It supports for real-time, 1-hour, 1-day, and 7-day monitoring data display.

Worker List

You can view the underlying Worker name of the job, IP address and running status of the node to which the job belongs through the Worker list.
You can log in to the running Worker to perform some debugging work.

Exception Detection Log

When creating a task, after enabling fault tolerance and exception detection, the system will detect whether an exception may have occurred in the current training task based on logs and monitoring indicators at an interval of 5 minutes.
The exception detection function is currently for trial without charging any fee and will not increase user-side resource overheads. If the detection result is abnormal, it is recommended to check the training progress to confirm if the task status has not failed but an exception has occurred in the actual training.
Common exception detection results include: loaded GPU not running, abnormal NCCL communication, abnormal data reading and writing, etc.

Fault Tolerance Log

When creating a task, after enabling fault tolerance, the system will detect the task running environment before the training task starts and when the task fails to run, and will remove the fault points and retry it. The detection results will be displayed as workflow in the fault tolerance log, and the debugging actions performed through the command line tool jmt will be recorded as usercall.
The fault tolerance log function is currently for trial without charging any fee and will not increase user-side resource overheads.

checkpoint

When creating a job and enabling the fault-tolerant configuration, turn on the checkpoint acceleration function. The system caches the intermediate data of important nodes in the job. The cache result will be displayed on the checkpoint page. Users can follow the fault reporting points and select nodes to recover jobs.
Users should reserve sufficient storage space for checkpoints to persistently store data at each stage of a training job. Otherwise, data recovery will fail.

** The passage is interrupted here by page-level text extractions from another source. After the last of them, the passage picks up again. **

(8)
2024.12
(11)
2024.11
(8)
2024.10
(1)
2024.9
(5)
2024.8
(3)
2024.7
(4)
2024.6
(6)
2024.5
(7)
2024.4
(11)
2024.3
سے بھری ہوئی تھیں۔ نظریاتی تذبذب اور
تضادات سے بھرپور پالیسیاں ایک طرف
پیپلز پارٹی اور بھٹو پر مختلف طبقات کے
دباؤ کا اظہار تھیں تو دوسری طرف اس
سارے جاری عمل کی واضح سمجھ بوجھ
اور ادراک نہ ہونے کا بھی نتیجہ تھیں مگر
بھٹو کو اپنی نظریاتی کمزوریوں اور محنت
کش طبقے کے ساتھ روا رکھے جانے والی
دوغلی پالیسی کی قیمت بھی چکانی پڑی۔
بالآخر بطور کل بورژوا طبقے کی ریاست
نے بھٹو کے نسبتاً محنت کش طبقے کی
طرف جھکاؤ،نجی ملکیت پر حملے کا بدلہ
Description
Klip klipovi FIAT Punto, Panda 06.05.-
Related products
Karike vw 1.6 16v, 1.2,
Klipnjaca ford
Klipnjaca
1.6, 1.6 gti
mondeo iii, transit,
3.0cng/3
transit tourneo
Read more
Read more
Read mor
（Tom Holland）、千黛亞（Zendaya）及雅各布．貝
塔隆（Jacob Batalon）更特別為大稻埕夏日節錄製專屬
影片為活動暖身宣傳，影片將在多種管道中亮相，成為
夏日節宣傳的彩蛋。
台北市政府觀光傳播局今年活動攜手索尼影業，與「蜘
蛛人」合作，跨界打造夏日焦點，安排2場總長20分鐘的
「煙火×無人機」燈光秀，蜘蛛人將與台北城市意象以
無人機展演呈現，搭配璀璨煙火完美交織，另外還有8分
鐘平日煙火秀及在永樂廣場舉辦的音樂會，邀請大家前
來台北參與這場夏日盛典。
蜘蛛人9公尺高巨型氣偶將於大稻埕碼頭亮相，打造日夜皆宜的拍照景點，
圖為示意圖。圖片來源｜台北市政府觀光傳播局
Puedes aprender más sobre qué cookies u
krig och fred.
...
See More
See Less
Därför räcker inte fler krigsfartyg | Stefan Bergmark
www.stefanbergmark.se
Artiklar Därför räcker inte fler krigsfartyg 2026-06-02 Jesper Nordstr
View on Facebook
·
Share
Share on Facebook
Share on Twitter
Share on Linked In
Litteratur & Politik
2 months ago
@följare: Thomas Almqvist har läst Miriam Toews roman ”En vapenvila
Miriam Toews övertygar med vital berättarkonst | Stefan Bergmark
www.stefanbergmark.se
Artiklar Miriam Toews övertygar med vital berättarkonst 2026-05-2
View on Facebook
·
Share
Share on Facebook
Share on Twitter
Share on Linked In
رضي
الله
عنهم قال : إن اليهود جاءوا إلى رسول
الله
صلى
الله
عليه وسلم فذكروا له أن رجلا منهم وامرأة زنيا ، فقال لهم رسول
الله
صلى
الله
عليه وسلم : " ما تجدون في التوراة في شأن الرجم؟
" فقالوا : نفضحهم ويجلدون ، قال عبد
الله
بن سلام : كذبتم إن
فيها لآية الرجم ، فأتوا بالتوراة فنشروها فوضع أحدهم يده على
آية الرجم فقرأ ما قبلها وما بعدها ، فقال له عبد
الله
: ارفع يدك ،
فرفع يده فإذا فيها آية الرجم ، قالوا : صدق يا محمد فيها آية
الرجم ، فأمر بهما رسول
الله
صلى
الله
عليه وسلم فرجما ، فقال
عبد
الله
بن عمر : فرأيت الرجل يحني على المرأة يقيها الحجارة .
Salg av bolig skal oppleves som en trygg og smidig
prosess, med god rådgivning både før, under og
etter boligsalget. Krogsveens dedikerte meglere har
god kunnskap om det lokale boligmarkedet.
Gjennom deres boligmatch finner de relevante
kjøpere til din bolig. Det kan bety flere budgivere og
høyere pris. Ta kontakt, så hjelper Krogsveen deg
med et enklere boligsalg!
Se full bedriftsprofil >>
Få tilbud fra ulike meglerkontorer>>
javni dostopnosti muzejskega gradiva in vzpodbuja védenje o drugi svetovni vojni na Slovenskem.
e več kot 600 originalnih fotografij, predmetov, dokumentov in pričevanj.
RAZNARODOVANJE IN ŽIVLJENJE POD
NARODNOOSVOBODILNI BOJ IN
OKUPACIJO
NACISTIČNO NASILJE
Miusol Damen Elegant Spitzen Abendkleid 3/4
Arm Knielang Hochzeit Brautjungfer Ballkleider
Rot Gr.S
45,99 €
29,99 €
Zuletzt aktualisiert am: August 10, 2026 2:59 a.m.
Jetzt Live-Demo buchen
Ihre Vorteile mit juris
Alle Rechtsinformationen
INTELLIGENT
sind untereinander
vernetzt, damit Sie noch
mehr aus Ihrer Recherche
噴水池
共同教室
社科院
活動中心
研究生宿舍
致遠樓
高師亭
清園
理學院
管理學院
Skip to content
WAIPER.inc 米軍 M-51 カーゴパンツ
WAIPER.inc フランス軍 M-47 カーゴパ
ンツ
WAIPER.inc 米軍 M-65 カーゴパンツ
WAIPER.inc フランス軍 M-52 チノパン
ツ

Functional Description of Fault Tolerance of Foundation Model Training

If you submit training jobs with fault tolerance enabled, you can use the fault tolerance function of foundation model training.

This function will provide GPU BURN and NCCL TEST. We will check the hardware availability for you before a job is officially launched, and when the hardware is not available, we will select an idle node in your cluster to replace the current job. Both GPU BURN and NCCL TEST will be performed again after each replacement until all hardware is normal or the maximum number of tests you configure is reached (the default value is 3).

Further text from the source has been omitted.